Ideally, she said, less pristine locations should be developed first: “Let’s build solar in the places that are already adversely impacted, that we’ve already screwed up, that have low environmental value.”

This could mean everything from putting solar panels on the roofs of homes, parking garages and large commercial buildings to constructing a utility-scale floating solar project in a giant reservoir. Then there are what’s called “marginalized lands,” places like landfills, mines and contaminated brownfield sites, which many are eyeing as the perfect spots for renewable energy projects. 

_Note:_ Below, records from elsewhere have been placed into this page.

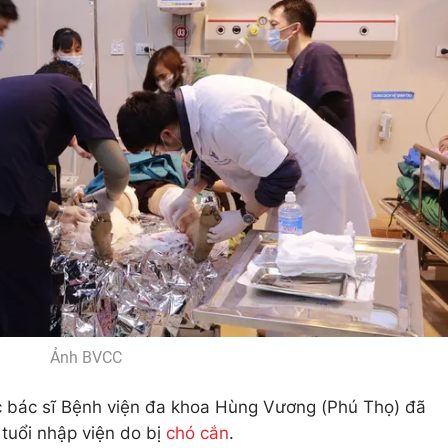
Ảnh BVCC
ác bác sĩ Bệnh viện đa khoa Hùng Vương (Phú Thọ) đã
tuổi nhập viện do bị
chó cắn
.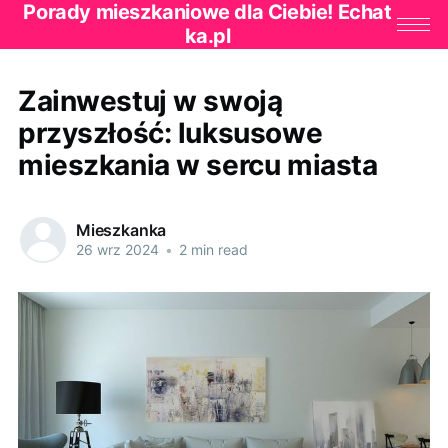
Porady mieszkaniowe dla Ciebie! Echat
ka.pl
Zainwestuj w swoją
przyszłość: luksusowe
mieszkania w sercu miasta
Mieszkanka
26 wrz 2024
•
2 min read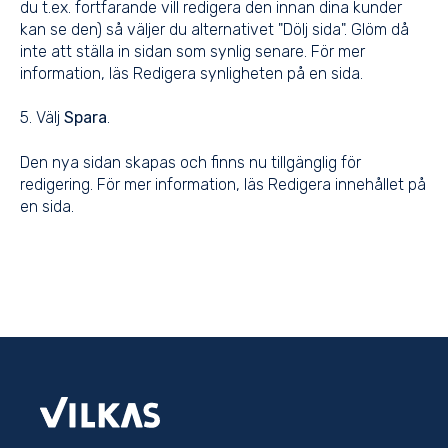
du t.ex. fortfarande vill redigera den innan dina kunder
kan se den) så väljer du alternativet "Dölj sida". Glöm då
inte att ställa in sidan som synlig senare. För mer
information, läs
Redigera synligheten på en sida
.
5. Välj
Spara
.
Den nya sidan skapas och finns nu tillgänglig för
redigering. För mer information, läs
Redigera innehållet på
en sida
.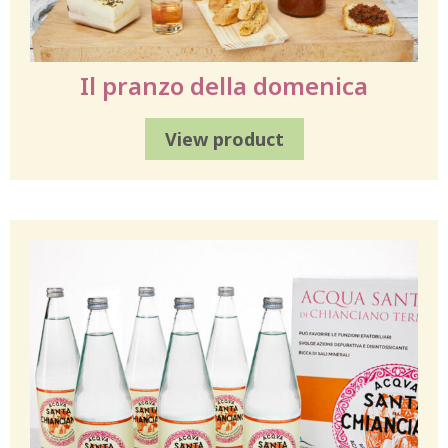
Il pranzo della domenica
View product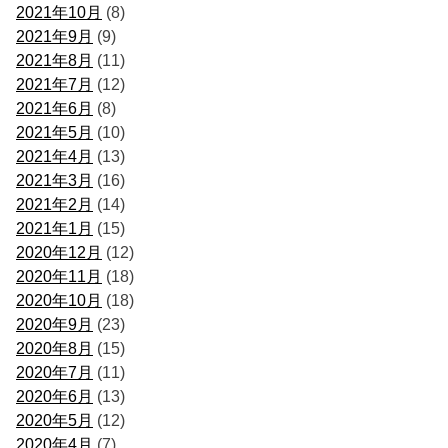
2021年10月
(8)
2021年9月
(9)
2021年8月
(11)
2021年7月
(12)
2021年6月
(8)
2021年5月
(10)
2021年4月
(13)
2021年3月
(16)
2021年2月
(14)
2021年1月
(15)
2020年12月
(12)
2020年11月
(18)
2020年10月
(18)
2020年9月
(23)
2020年8月
(15)
2020年7月
(11)
2020年6月
(13)
2020年5月
(12)
2020年4月
(7)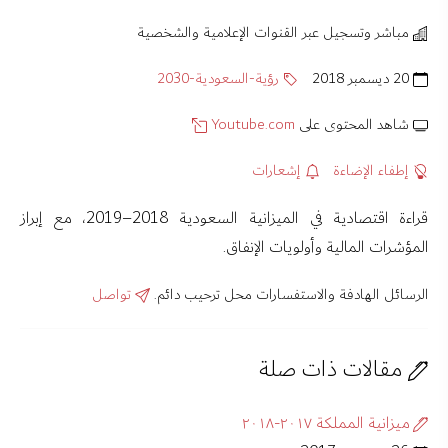
مباشر وتسجيل عبر القنوات الإعلامية والشخصية
20 ديسمبر 2018
رؤية-السعودية-2030
شاهد المحتوى على
Youtube.com
إطفاء الإضاءة
إشعارات
قراءة اقتصادية في الميزانية السعودية 2018–2019، مع إبراز
المؤشرات المالية وأولويات الإنفاق.
الرسائل الهادفة والاستفسارات محل ترحيب دائم.
تواصل
مقالات ذات صلة
ميزانية المملكة ٢٠١٧-٢٠١٨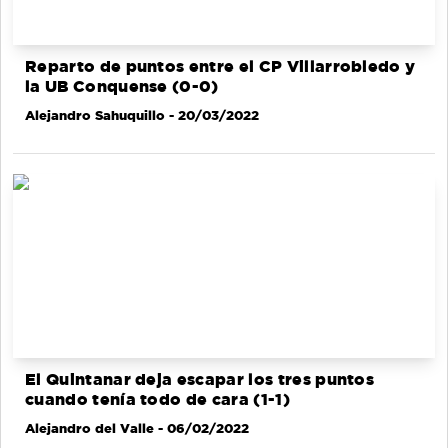
Reparto de puntos entre el CP Villarrobledo y
la UB Conquense (0-0)
Alejandro Sahuquillo
- 20/03/2022
El Quintanar deja escapar los tres puntos
cuando tenía todo de cara (1-1)
Alejandro del Valle
- 06/02/2022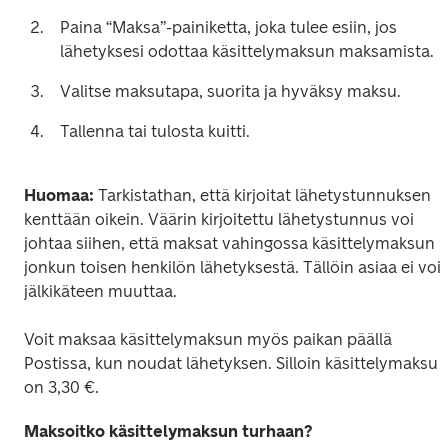
Paina “Maksa”-painiketta, joka tulee esiin, jos 
lähetyksesi odottaa käsittelymaksun maksamista. 
Valitse maksutapa, suorita ja hyväksy maksu. 
Tallenna tai tulosta kuitti. 
Huomaa:
 Tarkistathan, että kirjoitat lähetystunnuksen 
kenttään oikein. Väärin kirjoitettu lähetystunnus voi 
johtaa siihen, että maksat vahingossa käsittelymaksun 
jonkun toisen henkilön lähetyksestä. Tällöin asiaa ei voi 
jälkikäteen muuttaa.
Voit maksaa käsittelymaksun myös paikan päällä 
Postissa,
kun noudat lähetyksen. Silloin käsittelymaksu 
on 3,30 €.  
Maksoitko käsittelymaksun turhaan?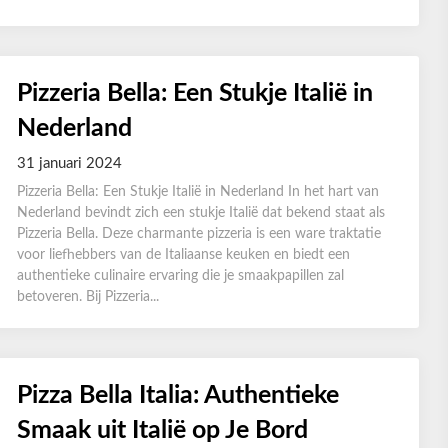
Pizzeria Bella: Een Stukje Italië in
Nederland
31 januari 2024
Pizzeria Bella: Een Stukje Italië in Nederland In het hart van
Nederland bevindt zich een stukje Italië dat bekend staat als
Pizzeria Bella. Deze charmante pizzeria is een ware traktatie
voor liefhebbers van de Italiaanse keuken en biedt een
authentieke culinaire ervaring die je smaakpapillen zal
betoveren. Bij Pizzeria...
Pizza Bella Italia: Authentieke
Smaak uit Italië op Je Bord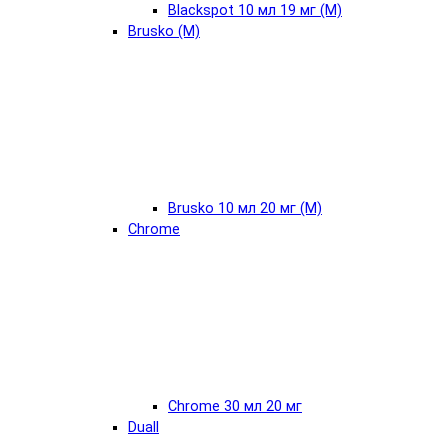
Blackspot 10 мл 19 мг (М)
Brusko (М)
Brusko 10 мл 20 мг (М)
Chrome
Chrome 30 мл 20 мг
Duall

The challenge, though, is that it’s been technically simpler to build on undeveloped land. “If you buy a plot of forest and cut it down and level it and then build a solar project on top of it,” said Zablocki, “that’s easier to do than doing that same thing on a piece of land that’s had some other prior economic use. Kind of like a clean slate, so to speak, there’s just fewer complications.”

Building on previously developed land can be riskier, between the costs of dealing with abandoned infrastructure and possible contamination and the need to navigate a host of regulations related to all that. 

To lower some of these barriers, the Nature Conservancy has over the past few years been working to open old mine sites in Nevada ― one of the nation’s top hard rock mining states ― to solar power development.

The Environmental Protection Agency estimates there are 43 million acres of brownfields and mine lands across the country that are technically feasible for renewable energy development. Nevada itself has roughly 2.8 million acres of former mine sites. “There’s a huge potential there,” said Zablocki, “and we haven’t even made a dent in it.”

“If we can put somebody on the moon, we can figure out how to retrofit a mined site to produce and store renewable energy,” he said.

In 2018, the Nature Conservancy persuaded Nevada to update its state mine reclamation rules ― which detail how the land must be restored after mining is finished ― to include renewable energy development and storage as acceptable post-mining uses.

The organization is now working on a pilot project to demonstrate the potential of converting old mine sites to clean energy and is partnering with other environmental groups to promote the idea, which is already gaining steam in West Virginia, Colorado and Wyoming, according to Zablocki.

He sees enormous promise in turning “these large industrialized areas of the past and present” into “the clean energy hubs of the future.” 

“There’s something fundamentally hopeful about that thought,” Zablocki said. “It’s something we can do.”

Environmental concern obviously didn’t play a big part during the first wave of energy development ― the extraction of fossil fuels ― Grodsky said. But that can change now. “It’s almost like we have a second chance,” he said, “to implement this new wave of renewable energy development in a way that’s sustainable.”